The anger tapestry can sometimes contain sadness, fear, hopelessness.

Sharon Salzberg

Damn you, Sharon Salzberg.

Not good, I get it.

So, anyway, I am pushing myself to try harder with less live commentary except here. I don’t know how to actually score the UCLA loneliness survey which you can take here. But, I don’t think a human could be less at risk for loneliness and still be alive than my score. I rarely ever feel alone. Well, except when I need a ride to the emergency room.

The only thing I’ve been able to continue in my “outreach” program to create new social connections is a monthly midday Poetry group at an adjacent town library. The leader gives out copies of poems each month and we read them for the first time and then discuss.
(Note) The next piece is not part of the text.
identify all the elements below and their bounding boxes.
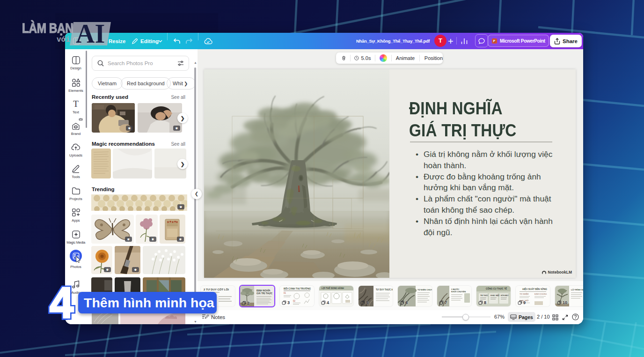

I love that I don’t have to read anything ahead of time because that mutes any outrage or adoration reflex that might be created by an author’s words if it was an assignment and read before the discussion group. I just discover the poems and the author that day along with my fellow participants.

Although, to be honest, when a thoughtful member of the group last time expressed that one final line of a poem was “depressing”, I, without a pause, said, “Whaaat! That’s the most optimistic line in all of her poems.”

There may be some aging citizens just not ready for prime time connecting.

So, I’m selling my tie. Wish me luck. Send muzzles that don’t chafe.